Thursday after Ash Wednesday- Psalm 2

First of all, I’d like to ask for prayers for a dear friend of mine, who has decided to let go of long held grief this Lenten Season. Prayers for healing and growing for you!

And now…

This past Sunday, The New York Times Magazine ran an article on how Conservative Activists on the Texas Board of Education want American textbooks to be clear that the authors of the US Constitution intended the country to be a “Christian Nation.” You can read the entire article for yourself here. As a former Science teacher, I take issue with a board of well meaning, but non teachers making textbook and standards decisions but that’s a topic for another post.

For me, what sticks in my head is: Why? Why is there a need to explicitly declare that the US is a Christian Nation? In the same vein, what type of Christianity are we talking about? During the Colonial Period, there were two major Christian factions: the Congregationalists and the Anglicans, both of which came from England. These two factions felt they were it and made other faiths (Baptists, Catholics, Lutherans, etc) unwelcome, if not out right persecuted them. Fast forward to 2010 and we see that nothing much has changed. Sure, sure, we can say that persecution of one group by other (Jewish vs. Gentile; Catholic vs.
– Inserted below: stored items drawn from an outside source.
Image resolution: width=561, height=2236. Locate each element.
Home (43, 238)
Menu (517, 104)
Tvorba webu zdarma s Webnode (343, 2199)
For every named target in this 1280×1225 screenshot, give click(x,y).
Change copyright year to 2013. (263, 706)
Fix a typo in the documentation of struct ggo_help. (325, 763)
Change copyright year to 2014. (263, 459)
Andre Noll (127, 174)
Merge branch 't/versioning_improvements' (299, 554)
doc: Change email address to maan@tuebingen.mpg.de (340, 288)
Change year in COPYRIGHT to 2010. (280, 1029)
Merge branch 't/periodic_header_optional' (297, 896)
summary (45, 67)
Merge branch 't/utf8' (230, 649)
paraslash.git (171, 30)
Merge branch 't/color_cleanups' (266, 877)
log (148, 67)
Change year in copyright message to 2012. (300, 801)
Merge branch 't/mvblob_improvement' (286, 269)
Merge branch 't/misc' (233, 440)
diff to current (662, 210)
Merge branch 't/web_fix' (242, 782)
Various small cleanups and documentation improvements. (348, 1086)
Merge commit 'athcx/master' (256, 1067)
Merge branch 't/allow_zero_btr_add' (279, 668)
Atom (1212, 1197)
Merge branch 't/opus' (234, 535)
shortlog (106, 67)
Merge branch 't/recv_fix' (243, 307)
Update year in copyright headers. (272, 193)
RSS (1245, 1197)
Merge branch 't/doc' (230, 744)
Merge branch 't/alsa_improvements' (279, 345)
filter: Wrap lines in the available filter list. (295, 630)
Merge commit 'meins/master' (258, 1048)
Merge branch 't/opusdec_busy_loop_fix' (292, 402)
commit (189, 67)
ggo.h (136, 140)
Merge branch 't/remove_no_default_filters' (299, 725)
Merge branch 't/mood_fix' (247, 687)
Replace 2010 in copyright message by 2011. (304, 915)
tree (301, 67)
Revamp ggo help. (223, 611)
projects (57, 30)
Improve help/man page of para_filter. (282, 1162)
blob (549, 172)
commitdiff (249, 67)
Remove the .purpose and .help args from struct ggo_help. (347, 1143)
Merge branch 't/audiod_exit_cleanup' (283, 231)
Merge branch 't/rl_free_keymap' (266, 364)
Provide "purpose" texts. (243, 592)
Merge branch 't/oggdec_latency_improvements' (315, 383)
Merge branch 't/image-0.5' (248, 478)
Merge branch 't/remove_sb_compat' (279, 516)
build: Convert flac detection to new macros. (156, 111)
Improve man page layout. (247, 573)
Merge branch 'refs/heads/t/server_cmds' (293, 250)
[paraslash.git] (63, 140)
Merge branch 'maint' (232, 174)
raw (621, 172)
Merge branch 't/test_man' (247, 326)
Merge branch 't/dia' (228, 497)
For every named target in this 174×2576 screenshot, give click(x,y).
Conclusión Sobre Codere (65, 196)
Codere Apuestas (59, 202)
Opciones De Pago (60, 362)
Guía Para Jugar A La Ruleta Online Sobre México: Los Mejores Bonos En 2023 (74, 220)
Protestant; Believers vs. Non-believers; Pastafarians vs. The Kansas Board of Education) has been that way since the dawn of time, but does that make it right? Further more, there is the crux that history is written by the winner and that the loser has a very different point of view.
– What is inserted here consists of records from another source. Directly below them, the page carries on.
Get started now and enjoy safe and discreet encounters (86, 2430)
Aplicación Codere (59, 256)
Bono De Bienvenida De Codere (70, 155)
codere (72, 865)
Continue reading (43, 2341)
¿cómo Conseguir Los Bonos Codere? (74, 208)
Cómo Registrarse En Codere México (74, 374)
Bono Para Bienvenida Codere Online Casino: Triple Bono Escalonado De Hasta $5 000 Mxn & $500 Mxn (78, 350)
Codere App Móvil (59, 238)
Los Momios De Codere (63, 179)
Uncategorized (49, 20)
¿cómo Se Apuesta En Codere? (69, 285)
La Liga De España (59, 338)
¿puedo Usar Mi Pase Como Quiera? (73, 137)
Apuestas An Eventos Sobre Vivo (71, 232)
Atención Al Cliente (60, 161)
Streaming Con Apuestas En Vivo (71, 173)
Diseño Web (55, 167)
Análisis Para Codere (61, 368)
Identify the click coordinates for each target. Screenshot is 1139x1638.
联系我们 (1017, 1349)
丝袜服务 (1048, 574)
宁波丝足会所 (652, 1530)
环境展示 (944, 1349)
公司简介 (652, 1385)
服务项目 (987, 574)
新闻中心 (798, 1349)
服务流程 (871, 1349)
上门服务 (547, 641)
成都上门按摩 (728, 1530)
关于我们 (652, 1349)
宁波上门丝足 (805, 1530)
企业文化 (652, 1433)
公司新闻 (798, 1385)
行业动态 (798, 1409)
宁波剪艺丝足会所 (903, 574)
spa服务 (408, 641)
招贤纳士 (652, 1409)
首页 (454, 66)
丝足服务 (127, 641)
Which brings us to today’s Psalm. Psalm 2 is a royal psalm in which the speaker is speaking to rebellious Kings of the time. The speaker of this Psalm reiterates that by divine decree, the Israelite King is the earthly representative of God on Earth and that all other Kings are to obey him. This Psalm has a Messianic interpretation and the Israelite King is understood by Christians to be the Christ. With this in mind, I go back to my original question: Why is there a need to declare the US as a Christian Nation if by being Christian one already believes in the Kingship of Christ and that He is Ruler of all? In declaring the US as a Christian Nation, will this make other nations more or less apt to take issue with US policy?
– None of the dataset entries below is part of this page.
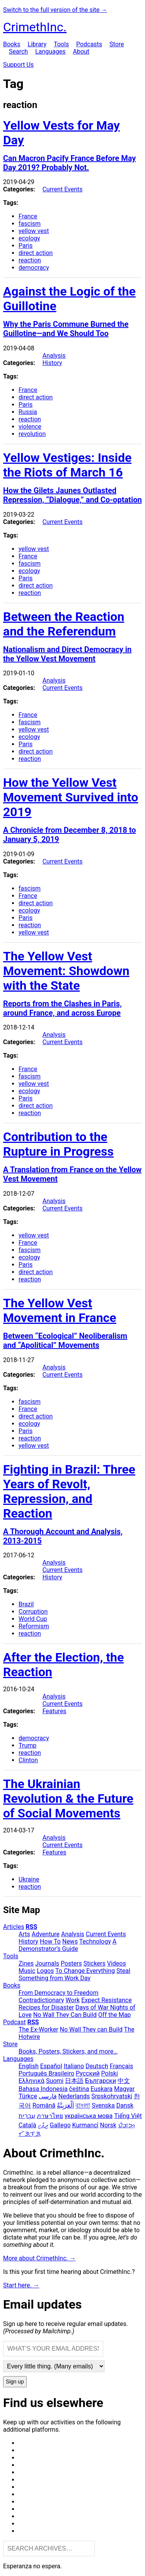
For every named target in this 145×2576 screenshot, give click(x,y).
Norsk (108, 2125)
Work (73, 2000)
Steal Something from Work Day (74, 1974)
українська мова (89, 2116)
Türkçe (28, 2096)
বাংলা (82, 2105)
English (29, 2066)
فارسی (48, 2096)
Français (121, 2066)
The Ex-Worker (38, 2029)
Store (116, 44)
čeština (79, 2089)
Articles (13, 1926)
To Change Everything (85, 1970)
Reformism (34, 1626)
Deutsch (96, 2066)
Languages (50, 51)
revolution (32, 434)
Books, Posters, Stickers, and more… (68, 2051)
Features (55, 1711)
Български (100, 2080)
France (28, 216)
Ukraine (29, 1879)
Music (27, 1970)
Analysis (54, 355)
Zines (26, 1963)
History (52, 363)
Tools (61, 44)
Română (43, 2105)
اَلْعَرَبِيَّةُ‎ (65, 2105)
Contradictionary (41, 2000)
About (81, 51)
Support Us (18, 64)
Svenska (103, 2105)
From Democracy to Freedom (59, 1992)
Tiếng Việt (128, 2116)
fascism (30, 223)
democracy (34, 267)
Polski (109, 2073)
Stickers (95, 1963)
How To (50, 1941)
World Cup (33, 1619)
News (70, 1941)
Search (18, 51)
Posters (71, 1963)
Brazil (26, 1604)
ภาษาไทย (50, 2116)
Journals (47, 1963)
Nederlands (74, 2096)
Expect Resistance (106, 2000)
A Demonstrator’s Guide (67, 1945)
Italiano (74, 2066)
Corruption (33, 1611)
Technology (95, 1941)
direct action (36, 253)
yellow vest (34, 231)
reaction (30, 260)
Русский (88, 2073)
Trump (27, 1745)
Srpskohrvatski (111, 2096)
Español (51, 2066)
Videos (116, 1963)
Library (37, 44)
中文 (124, 2080)
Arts (24, 1934)
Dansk (124, 2105)
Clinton (28, 1760)
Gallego (60, 2125)
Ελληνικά (31, 2080)
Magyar (124, 2089)
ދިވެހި (43, 2125)
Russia (28, 412)
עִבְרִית (27, 2116)
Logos (45, 1970)
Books (11, 44)
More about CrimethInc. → (39, 2258)
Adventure (46, 1934)
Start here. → (21, 2285)
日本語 (74, 2080)
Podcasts (89, 44)
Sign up (15, 2382)
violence (30, 426)
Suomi (54, 2080)
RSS (31, 1926)
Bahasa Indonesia (43, 2089)
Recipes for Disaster (46, 2007)
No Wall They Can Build (65, 2014)
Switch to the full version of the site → (55, 10)
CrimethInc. (35, 27)
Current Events (63, 189)
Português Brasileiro (46, 2073)
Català (27, 2125)
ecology (29, 238)
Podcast (14, 2022)
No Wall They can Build (91, 2029)
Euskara (101, 2089)
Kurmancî (85, 2125)
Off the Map (114, 2014)
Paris (25, 245)
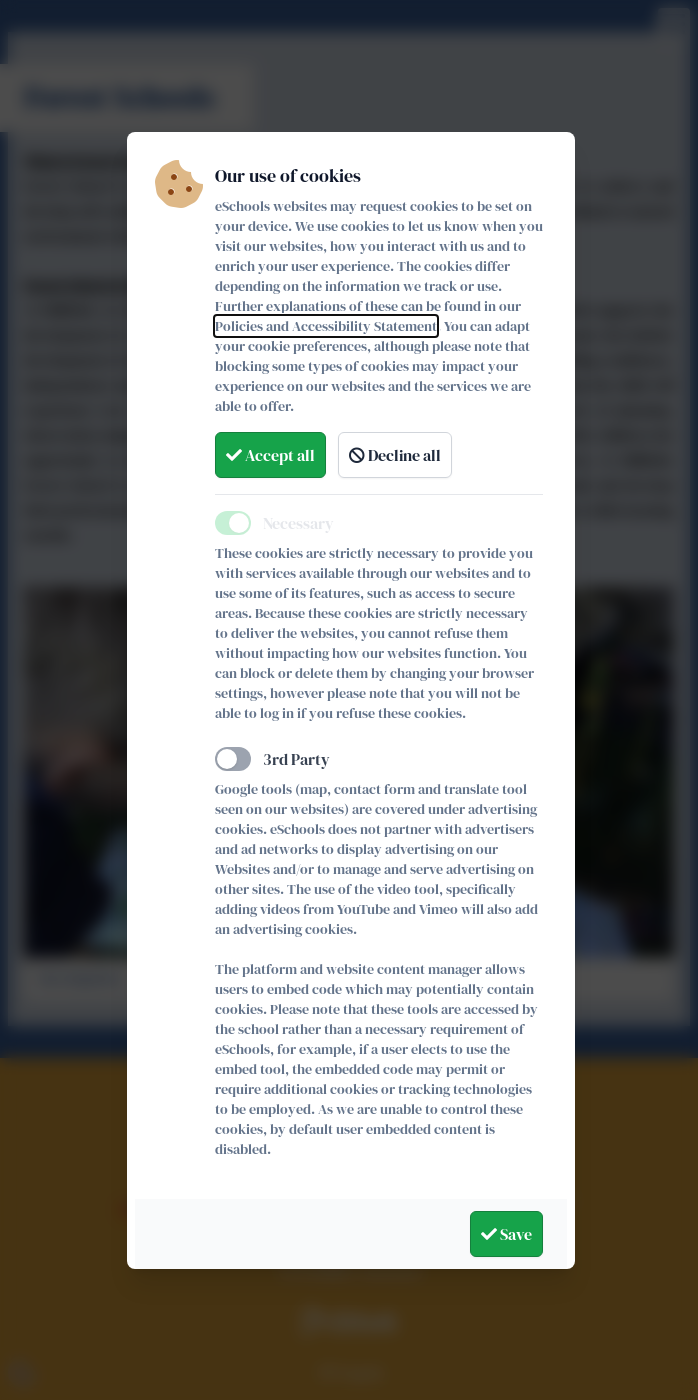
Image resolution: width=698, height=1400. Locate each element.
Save (506, 1234)
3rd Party (296, 759)
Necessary (298, 523)
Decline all (395, 455)
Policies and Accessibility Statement (326, 326)
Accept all (270, 455)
People like to talk about “Freedom of Religion” and others read it as “Freedom From Religion.” One of the many things that makes the US great is that freedom, that no one has to follow one faith or another. I love being Catholic and I sleep well at night knowing that I will take up the next morning still a Catholic. Let us not focus on what divides us as Christians but rather what unites us. As Christians, we are all part of the catholic (little c) Church… the universal belief in Christ.

I guess Psalm 2:10-11 sums it up:

And now, kings, give heed; take warning, rulers on earth. Serve the LORD with fear; with trembling bow down in homage, Lest God be angry and you perish from the way in a sudden blaze of anger. Happy are all who take refuge in God!

Looking forward to your thoughts and comments about this discussion!


Filed under history, Lent, political

3 responses to “Thursday after Ash Wednesday- Psalm 2

  1. This is so well said. I think it is worth mentioning that the writers of the Constitution were Christians and most likely envisioned ours to be a Christian Country but only as it pertains to the fact that they were looking to allow all sects of Christianity and that they probably had not thought about other religions. However, I can always discuss that with my children if I think the teacher did not do a good enough job. Of course, we homeschool so I will tell my kids that but I’m not sure that it is necessary to rewrite all the textbooks.

  2. I think it is a sad state of our society to feel the need to even think of these issues. That said, I think each religion is guilty to some degree on causing the rift between themselves and the faith of others. I have seen a change in this regard over the past few years but universal acceptance of other religions is certainly not commonplace.